India Venster

India Venster
  • 2-3 hours (up)
  • Difficult terrain
  • Partly shaded
  • Little water
  • Not dog friendly

The most direct yet adventurous pathway up Table Mountain. Breath-taking views of Cape Town harbour, the city bowl, Lions Head, Signal Hill and the ever shrinking suburbs below accompany you on what is often described as the most difficult route up to the top. Best to go in a group, this route involves a number of rocky outcrops to scale, narrow gullies to navigate through as well as a metal-laddered section to help you up a small cliff-face. Snaking its way up directly beneath the cable station, passengers in the cable car will keep your spirits up as they happily wave overhead.


Starting adjacent the Table Mountain Cable Car Station on Tafelberg Road – 50metres to the right of the station, facing the mountain – this popular hiking trail up Table Mountain follows directly beneath the cable car wires all the way to the summit of the peak. It starts with a gradual incline, made up mostly of rocky stairs for approximately 20 minutes until it reaches the contour path. At that point, a very clear sign for “India Venster” will point you in the right direction. The entire route upwards is demarcated with yellow-painted footprints on rocks along the path, which are a constant marker to keep you on the right track. They are sporadic, yet should you not see one for 15 minutes, take it as a sure sign you have deviated off the path.

From the sign onwards, the elevation steepens, with a bit more scrambling and larger rocks to tackle. All are made easier to scale with sufficient hand and footholds eroded into the rock over time.

The path snakes its way upwards at fairly steep elevation, maintaining its course under the cable car while providing breath-taking views of the Cape Town city bowl, harbour and beyond, as well as the ever-diminishing figure of Lions Head.

Just after the point of being at level elevation to Lions head, about 1.5 hours in, the first of three steep sections of the hike appear.

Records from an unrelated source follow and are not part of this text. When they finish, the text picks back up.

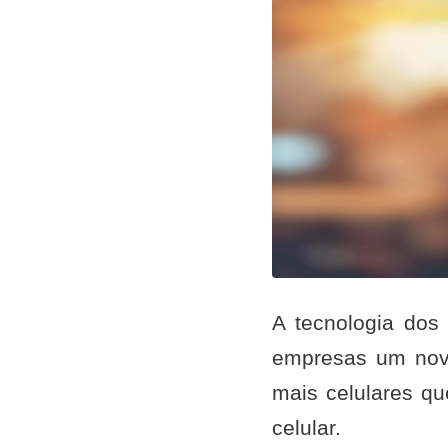
A tecnologia dos
empresas um novo
mais celulares qu
celular.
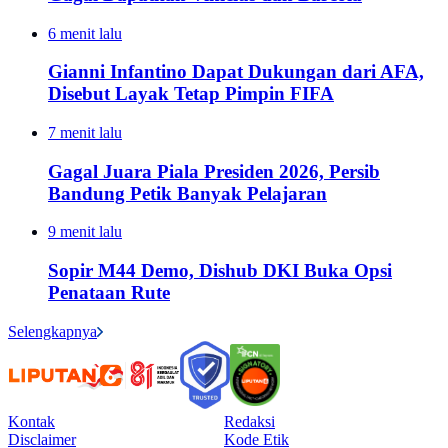
6 menit lalu
Gianni Infantino Dapat Dukungan dari AFA,
Disebut Layak Tetap Pimpin FIFA
7 menit lalu
Gagal Juara Piala Presiden 2026, Persib
Bandung Petik Banyak Pelajaran
9 menit lalu
Sopir M44 Demo, Dishub DKI Buka Opsi
Penataan Rute
Selengkapnya
Kontak
Redaksi
Disclaimer
Kode Etik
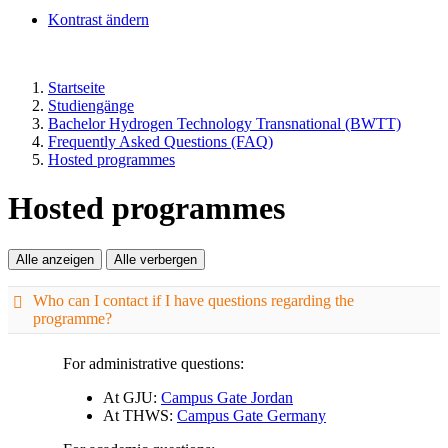
Kontrast ändern
Startseite
Studiengänge
Bachelor Hydrogen Technology Transnational (BWTT)
Frequently Asked Questions (FAQ)
Hosted programmes
Hosted programmes
Who can I contact if I have questions regarding the
programme?
For administrative questions:
At GJU:
Campus Gate Jordan
At THWS:
Campus Gate Germany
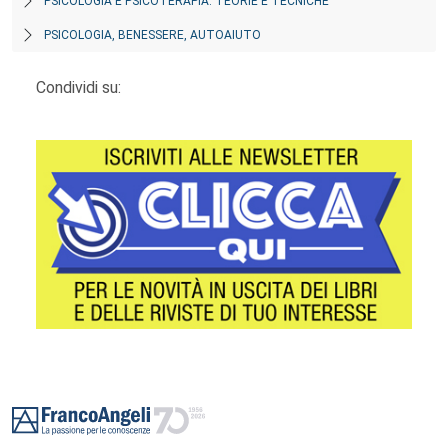
PSICOLOGIA E PSICOTERAPIA: TEORIE E TECNICHE
PSICOLOGIA, BENESSERE, AUTOAIUTO
Condividi su:
Footer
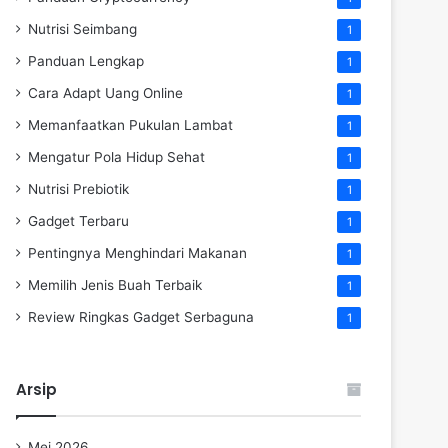
Nutrisi Seimbang
1
Panduan Lengkap
1
Cara Adapt Uang Online
1
Memanfaatkan Pukulan Lambat
1
Mengatur Pola Hidup Sehat
1
Nutrisi Prebiotik
1
Gadget Terbaru
1
Pentingnya Menghindari Makanan
1
Memilih Jenis Buah Terbaik
1
Review Ringkas Gadget Serbaguna
1
Arsip
Mei 2026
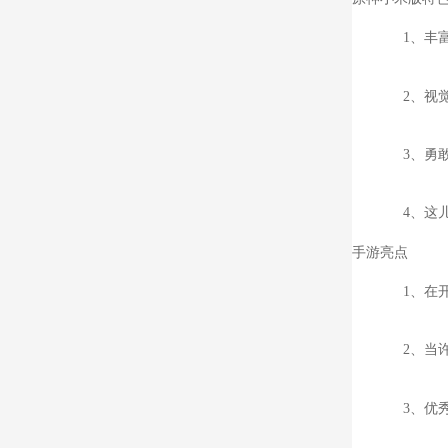
1、丰
2、视
3、勇
4、这
手游亮点
1、在
2、当
3、优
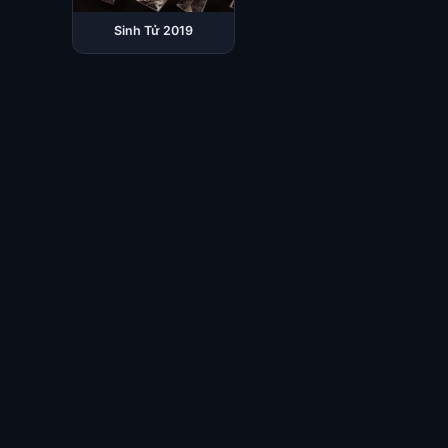
Sinh Tử 2019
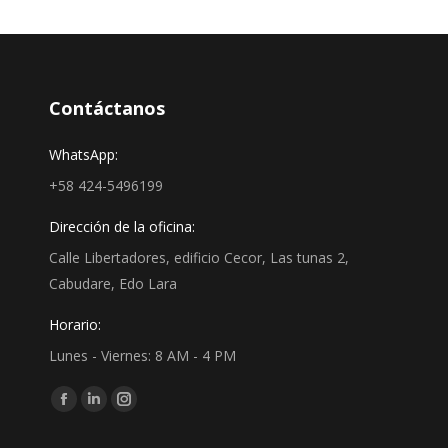
Contáctanos
WhatsApp:
+58 424-5496199
Dirección de la oficina:
Calle Libertadores, edificio Cecor, Las tunas 2,
Cabudare, Edo Lara
Horario:
Lunes - Viernes: 8 AM - 4 PM
Find us on:
Facebook
Linkedin
Instagram
page
page
page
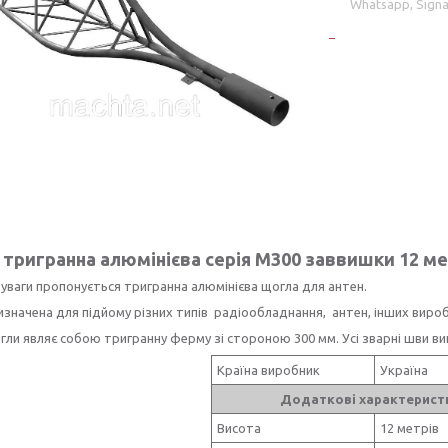
Whatsapp, Signa
тригранна алюмінієва серія M300 заввишки 12 ме
уваги пропонується тригранна алюмінієва щогла для антен.
значена для підйому різних типів радіообладнання, антен, інших виробі
гли являє собою тригранну ферму зі стороною 300 мм. Усі зварні шви 
Країна виробник
Україна
Додаткові характерист
Висота
12 метрів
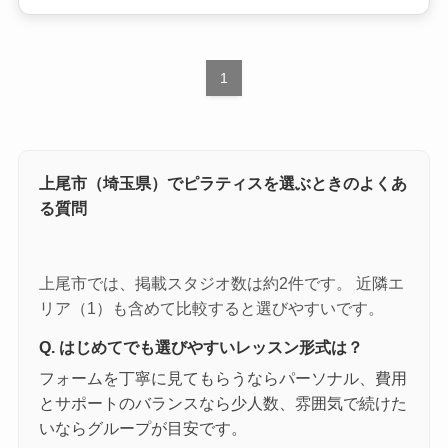
1
上尾市（埼玉県）でピラティスを選ぶときのよくあ
る質問
上尾市では、掲載スタジオ数は約2件です。 近隣エ
リア（1）も含めて比較すると選びやすいです。
Q. はじめてでも選びやすいレッスン形式は？
フォームを丁寧に見てもらうならパーソナル、費用
とサポートのバランスなら少人数、雰囲気で続けた
いならグループが目安です。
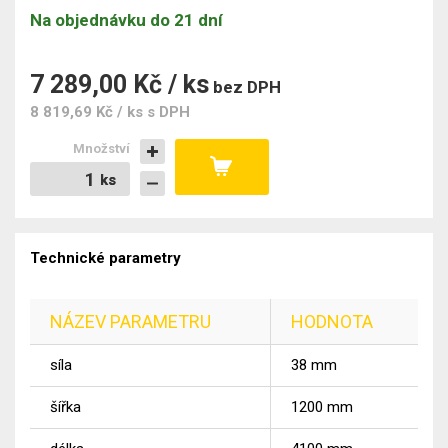
Na objednávku do 21 dní
7 289,00 Kč / ks
bez DPH
8 819,69 Kč / ks
s DPH
Množství
ks
ks
Technické parametry
NÁZEV PARAMETRU
HODNOTA
síla
38
mm
šířka
1200
mm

This first rock-face is around five-seven metres high, yet has more than enough footholds to help you up. Be prepared to wait a bit at this point as it may become congested on a busy day.

Further up the path, just a few minutes later, the second scramble awaits, again with more than sufficient ledges and footholds to help you clamour over the large boulders.

The path continues to wind its way up, until it reaches the last rocky face that requires climbing. This 15-20m ascent is the most taxing part of the hike, with steel rungs and chains embedded into the rock to help your climb up the rock face, before entering a narrow gully that has numerous edges, nooks and crannies to use as hand and foot-holds.

At this point, the cable car station at the summit of the mountain is 400m above you, just to the right. With the hard part over, all that is left is to follow the path and yellow markers along an easily walkable path to the summit.

A few large step-like rocks lie in wait, before meeting a large rocky outcrop beneath the cable car. Take the clearly marked pathway on the left, which leads up and around this feature to a level area with a clear view of the pylons streaking up from Kloof Corner, to the far right of Table Mountain.

The clearly marked path then veers off to the right beneath the cable car station, with the path to the summit then making its way around the right hand side of the mountain, behind the station and directly above Camps Bay. In winter, the steep rock faces to the top become mini waterfalls as water drips down onto the pathway at certain points.

The well-beaten track, now consisting of sand, continues around the back of the mountain, passing a square concrete building – an old pump station – before intersecting the pathway from the route up Platteklip Gorge.

A short segment along wooden boards then appears, before a gentle, paved ascent to the summit of the mountain, where spectacular views, inquisitive dassies, a curio and snack shop, and the beauty of nature and surrounds awaits!


The path is clearly marked with yellow painted footprints, and is well-used and easily distinguishable. Stay on this path. If you haven’t noticed a yellow painted footprint for more than 15 minutes, retrace your steps and follow the well-beaten track.

Pack warm and water-resistant clothing, no matter the weather at the start. Rain and mist can quickly cover the mountain, with strong and icy winds to boot. Gloves and a beanie in winter won’t be misplaced. In Summer, avoid starting the hike too late in the day as temperatures may rise rapidly.

Pack enough water and snacks for the day to stay hydrated and energised. It is one of the most direct ascents up Table Mountain, and can be quite taxing on those less fit.

It is not advisable to descend down the same route. Either descend via the cable car – remember to take money with you at the start of the hike – or down Plattekip Gorge.

Although deemed “one of the most difficult trails up Table Mountain”, we were honestly underwhelmed by this description – it is very manageable, and not at all what we were initially told it would be. Bear in mind, though, that this is coming from 20-something, fit and more or less experienced hikers, so if you’re a rookie, read this with a pinch of salt.